Available records:
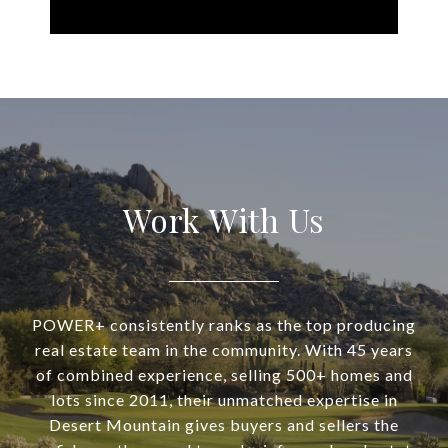
Work With Us
POWER+ consistently ranks as the top producing
real estate team in the community. With 45 years
of combined experience, selling 500+ homes and
lots since 2011, their unmatched expertise in
Desert Mountain gives buyers and sellers the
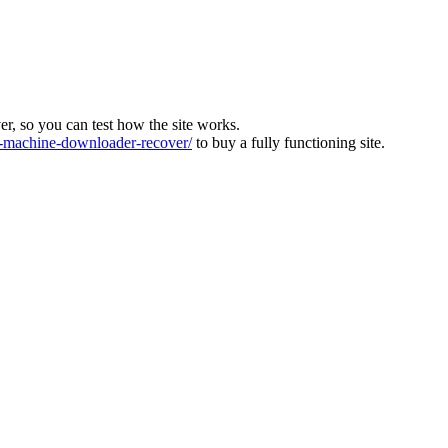
ver, so you can test how the site works.
machine-downloader-recover/
to buy a fully functioning site.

Instructions for the task:
Find "site" in the data above. Report each line where it appears.

Written answer:
ver, so you can test how the site works.
to buy a fully functioning site.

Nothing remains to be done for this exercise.